# What you will do:
Only a number is wanted here: how many lines in the records below contain the string "untuk".

Records from a collection:
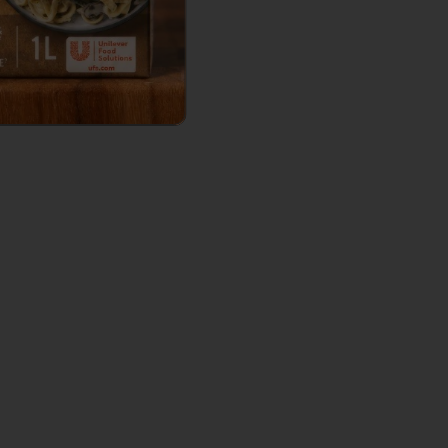
Email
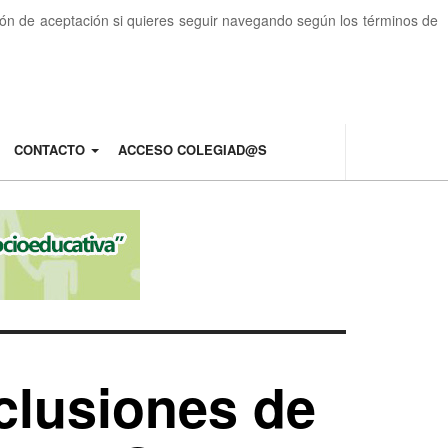
otón de aceptación si quieres seguir navegando según los términos de
CONTACTO
ACCESO COLEGIAD@S
clusiones de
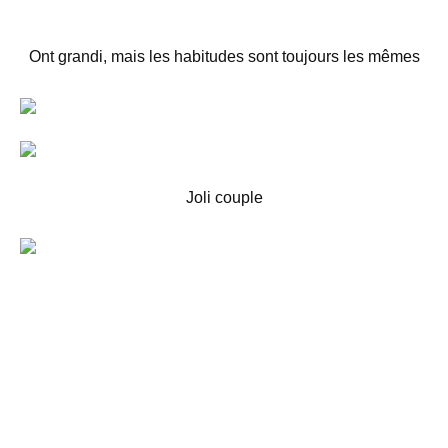
Ont grandi, mais les habitudes sont toujours les mêmes
Joli couple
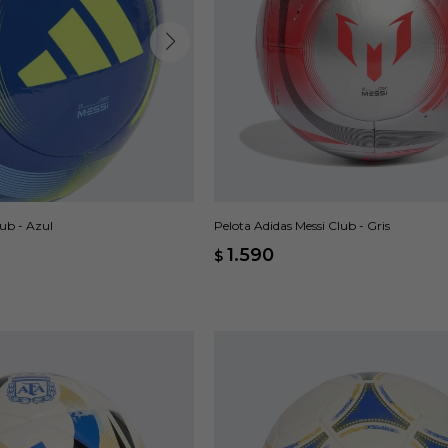
lub - Azul
Pelota Adidas Messi Club - Gris
1.590
$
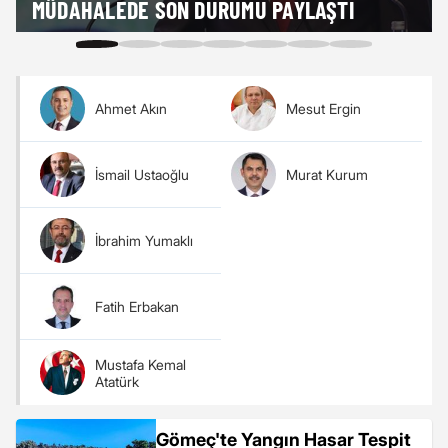
MÜDAHALEDE SON DURUMU PAYLAŞTI
Ahmet Akın
Mesut Ergin
İsmail Ustaoğlu
Murat Kurum
İbrahim Yumaklı
Fatih Erbakan
Mustafa Kemal
Atatürk
Gömeç'te Yangın Hasar Tespit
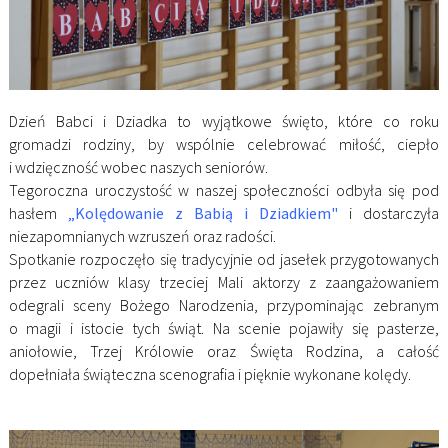
Dzień Babci i Dziadka to wyjątkowe święto, które co roku
gromadzi rodziny, by wspólnie celebrować miłość, ciepło
i wdzięczność wobec naszych seniorów.
Tegoroczna uroczystość w naszej społeczności odbyła się pod
hasłem
„Kolędowanie z Babią i Dziadkiem"
i dostarczyła
niezapomnianych wzruszeń oraz radości.
Spotkanie rozpoczęło się tradycyjnie od jasełek przygotowanych
przez uczniów klasy trzeciej Mali aktorzy z zaangażowaniem
odegrali sceny Bożego Narodzenia, przypominając zebranym
o magii i istocie tych świąt. Na scenie pojawiły się pasterze,
aniołowie, Trzej Królowie oraz Święta Rodzina, a całość
dopełniała świąteczna scenografia i pięknie wykonane kolędy.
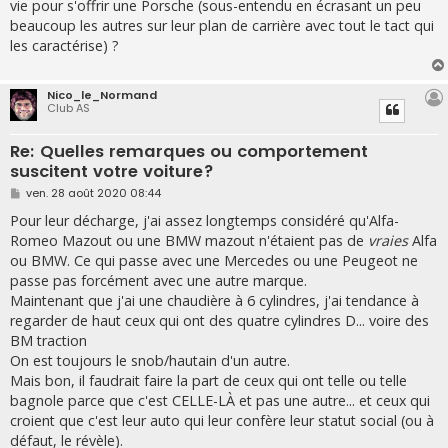
vie pour s'offrir une Porsche (sous-entendu en écrasant un peu
beaucoup les autres sur leur plan de carrière avec tout le tact qui
les caractérise) ?
Nico_le_Normand
Club AS
Re: Quelles remarques ou comportement
suscitent votre voiture?
M
ven. 28 août 2020 08:44
e
s
Pour leur décharge, j'ai assez longtemps considéré qu'Alfa-
s
Romeo Mazout ou une BMW mazout n'étaient pas de
vraies
Alfa
a
g
ou BMW. Ce qui passe avec une Mercedes ou une Peugeot ne
e
passe pas forcément avec une autre marque.
Maintenant que j'ai une chaudière à 6 cylindres, j'ai tendance à
regarder de haut ceux qui ont des quatre cylindres D... voire des
BM traction
On est toujours le snob/hautain d'un autre.
Mais bon, il faudrait faire la part de ceux qui ont telle ou telle
bagnole parce que c'est CELLE-LÀ et pas une autre... et ceux qui
croient que c'est leur auto qui leur confère leur statut social (ou à
défaut, le révèle).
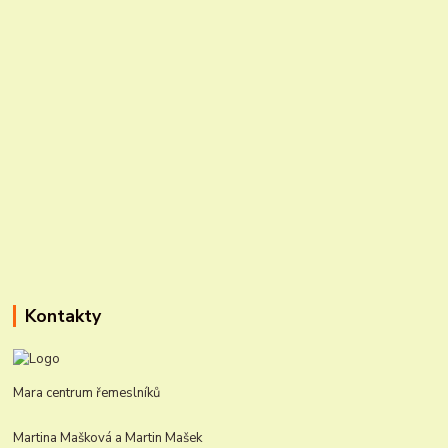
Kontakty
Mara centrum řemeslníků
Martina Mašková a Martin Mašek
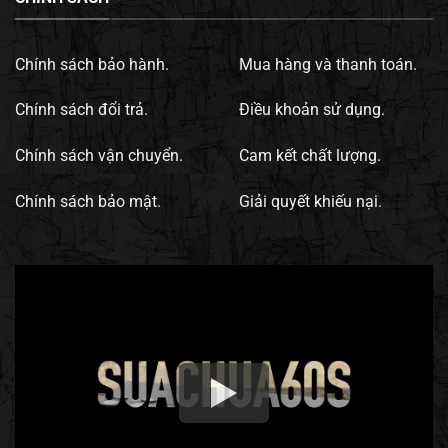
Chính sách bảo hành.
Mua hàng và thanh toán.
Chính sách đổi trả.
Điều khoản sử dụng.
Chính sách vận chuyển.
Cam kết chất lượng.
Chính sách bảo mật.
Giải quyết khiếu nại.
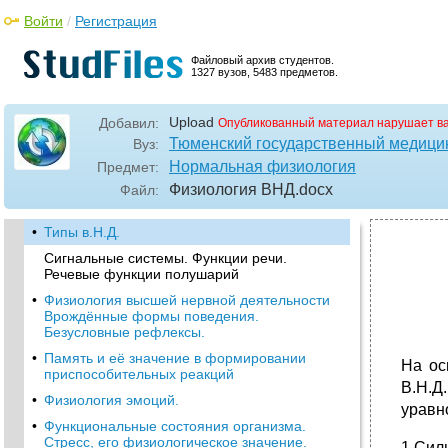
Войти
/
Регистрация
Файловый архив студентов.
1327 вузов, 5483 предметов.
Upload
Добавил:
Опубликованный материал нарушает в
Тюменский государственный медицин
Вуз:
Нормальная физиология
Предмет:
Физиология ВНД
.docx
Файл:
•
Типы в.Н.Д.
Сигнальные системы. Функции речи.
Речевые функции полушарий
•
Физиология высшей нервной деятельности
Врождённые формы поведения.
Безусловные рефлексы.
•
Память и её значение в формировании
На ос
приспособительных реакций
В.Н.Д
•
Физиология эмоций.
уравн
•
Функциональные состояния организма.
Стресс, его физиологическое значение.
1.Сил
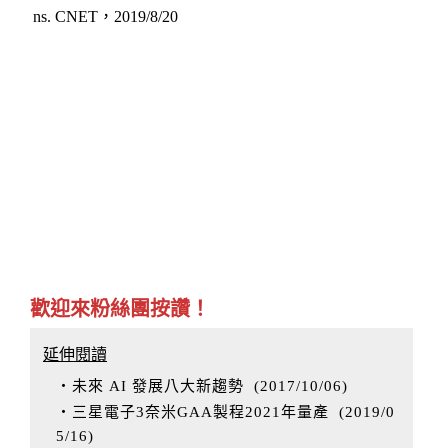
ns. CNET，2019/8/20
歡迎來粉絲團按讚！
延伸閱讀
‧未來 AI 發展八大新趨勢
(
2017/10/06
)
‧三星電子3奈米GAA製程2021年量產
(
2019/0
5/16
)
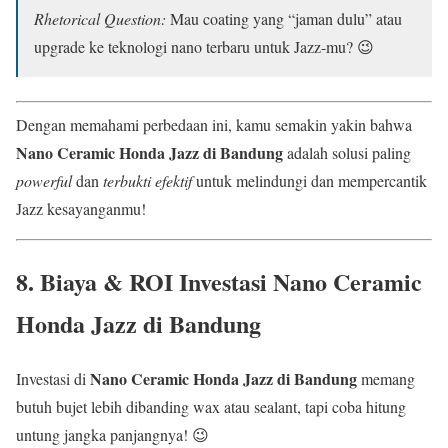
Rhetorical Question:
Mau coating yang “jaman dulu” atau
upgrade ke teknologi nano terbaru untuk Jazz-mu? 😉
Dengan memahami perbedaan ini, kamu semakin yakin bahwa
Nano Ceramic Honda Jazz di Bandung
adalah solusi paling
powerful
dan
terbukti efektif
untuk melindungi dan mempercantik
Jazz kesayanganmu!
8. Biaya & ROI Investasi
Nano Ceramic
Honda Jazz di Bandung
Nano Ceramic Honda Jazz di Bandung
Investasi di
memang
butuh bujet lebih dibanding wax atau sealant, tapi coba hitung
untung jangka panjangnya! 😉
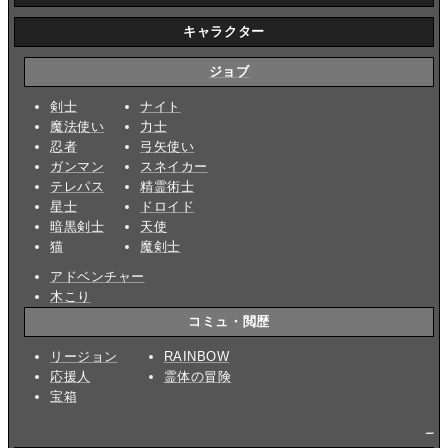
キャラクター
ジョブ
剣士
ナイト
魔法使い
力士
忍者
弓矢使い
ガンマン
スネイカー
テレパス
精霊術士
星士
ドロイド
暗黒剣士
天使
猫
魔剣士
アドベンチャー
木こり
コミュ・閲歴
リージョン
RAINBOW
応援人
霊体の冒険
宝箱
_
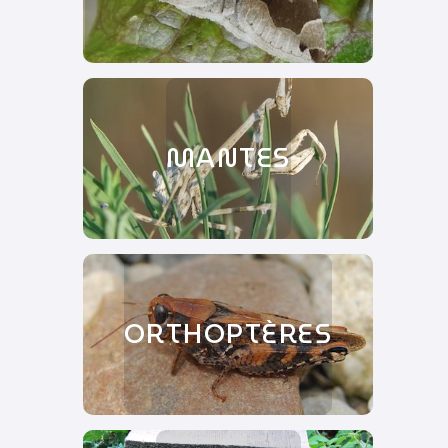
MANTES
ORTHOPTÈRES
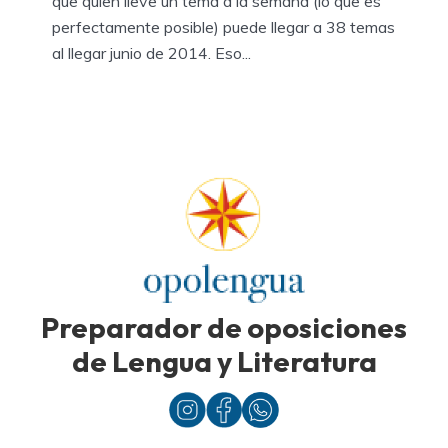
que quien lleve un tema a la semana (lo que es
perfectamente posible) puede llegar a 38 temas
al llegar junio de 2014. Eso...
Preparador de oposiciones
de Lengua y Literatura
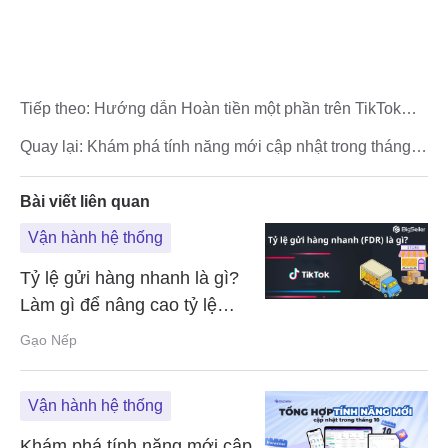
Tiếp theo:
Hướng dẫn Hoàn tiền một phần trên TikTok
Shop cho người mới
Quay lại:
Khám phá tính năng mới cập nhật trong tháng
10 của BigSeller
Bài viết liên quan
Vận hành hệ thống
Tỷ lệ gửi hàng nhanh là gì?
Làm gì để nâng cao tỷ lệ
FDR?
Gạo Nếp
Vận hành hệ thống
Khám phá tính năng mới cập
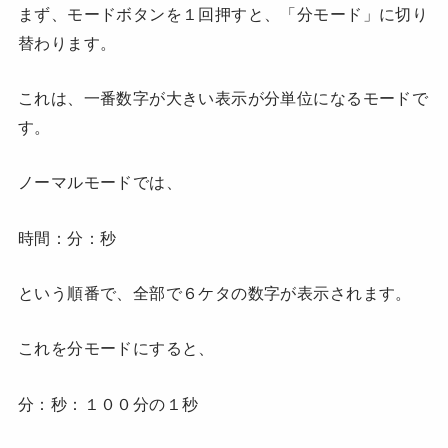
まず、モードボタンを１回押すと、「分モード」に切り
替わります。
これは、一番数字が大きい表示が分単位になるモードで
す。
ノーマルモードでは、
時間：分：秒
という順番で、全部で６ケタの数字が表示されます。
これを分モードにすると、
分：秒：１００分の１秒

# Response to the exercise:
2